Ars Nova («Новое Искусство») – так называли музыку контрапункта во Франции и в Италии. И боролись за него. Движение параллельными квартами и квинтами не просто выпало из обихода – оно было запрещено теоретиками «нового искусства». Папа Иоанн XXII в XIV веке обнародовал буллу, в которой негодовал по поводу Ars Nova и обличал его:

«Некоторые последователи новой школы обращают всё внимание на соблюдение временных соотношений и исполнение новых нот, предпочитая выдумывать новое, а не петь старое. Церковные мелодии поются в нотах мелких длительностей и пересыпаются нотами еще более мелкими. Певцы …украшают песнопения дискантами, во втором и третьем голосах навязывают им простонародные напевы…, запутывают множеством своих нот скромные и умеренные движения григорианского хорала, по которым церковные лады различить можно… Отсюда нужное нам благочестие гибнет, и усиливается вредная распущенность» (цит. по Штейнпресс 1963: 103).

Время господства контрапункта в европейской музыке: XIV—XVI века. Наивысшего расцвета он достиг в творчестве Джованни Палестрины (XVI век). По иронии истории, Палестрина был руководителем папской капеллы в римском соборе Св. Петра – через два века после буллы папы Иоанна XXII против Ars Nova! Теоретик этого же времени Джозефо Царлино в 1558 г. сформулировал ведущую идею контрапункта: «Гармония возникает из одновременного пения мелодий».


Палестрина, регент папской капеллы в римском соборе Св. Петра, мастер благозвучного разноголосия – контрапункта, музыки «строгого склада»

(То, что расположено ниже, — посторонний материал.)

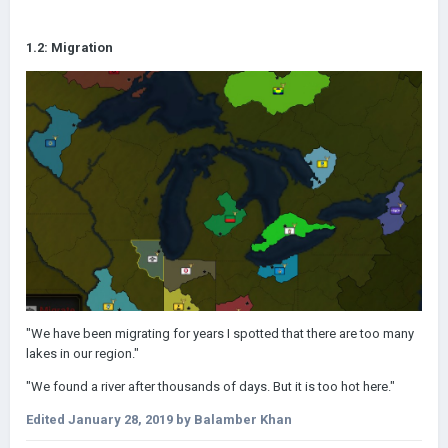
1.2: Migration
"We have been migrating for years I spotted that there are too many
lakes in our region."
"We found a river after thousands of days. But it is too hot here."
Edited
January 28, 2019
by Balamber Khan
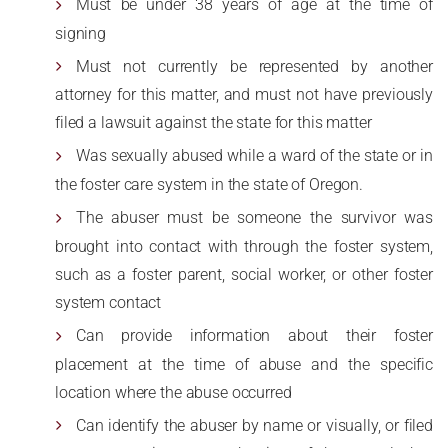
Must be under 38 years of age at the time of
signing
Must not currently be represented by another
attorney for this matter, and must not have previously
filed a lawsuit against the state for this matter
Was sexually abused while a ward of the state or in
the foster care system in the state of Oregon.
The abuser must be someone the survivor was
brought into contact with through the foster system,
such as a foster parent, social worker, or other foster
system contact
Can provide information about their foster
placement at the time of abuse and the specific
location where the abuse occurred
Can identify the abuser by name or visually, or filed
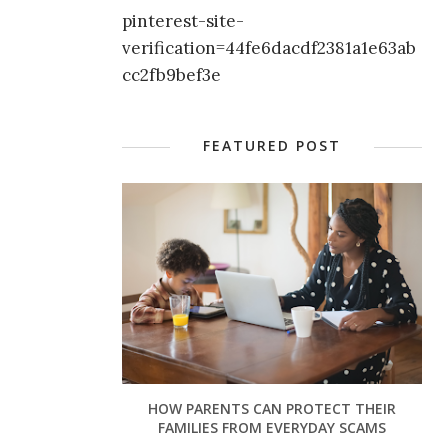
pinterest-site-
verification=44fe6dacdf2381a1e63ab
cc2fb9bef3e
FEATURED POST
HOW PARENTS CAN PROTECT THEIR
FAMILIES FROM EVERYDAY SCAMS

[Некоторые авторы видят в музыке Палестрины только церковную сторону. Л. Перловский (2005: 207) пишет:

«Высшее выражение духовная полифония XVI в. нашла в мажорной гамме и ангельских хорах Палестрины. Небесная гармония, звучавшая в музыке Палестрины, представляла одну сторону средневековой души христианства – абсолютную чистоту, выраженную в идее личности Христа. Христианство подняло идеал добра на недосягаемую для человека высоту, но этим самым обозначило, оттенило зло, как абсолютно противоположное Божественному. Абсолютизация зла подтверждалась практикой инквизиции, признававшей, по сути, зло как самостоятельную силу. Но идея реального существования зла долго оставалась неосознанной, в средневековой теологической концепции зла, как privatio bono (отсутствие добра), зла не существует. Как в теологии, так и в музыкальной традиции, идущей от раннего церковного псалмопения до Палестрины, диссонансные аккорды не поощрялись, тритоны, аккорды, звучащие сложной эмоцией как мажор и минор одновременно, были запрещены – зла, как если бы, не было».

Да, конечно, Палестрина всё-таки регент папской капеллы. Но полифоничность его музыки, его лидерство в Ars Nova побуждают взглянуть на нее с другой стороны.]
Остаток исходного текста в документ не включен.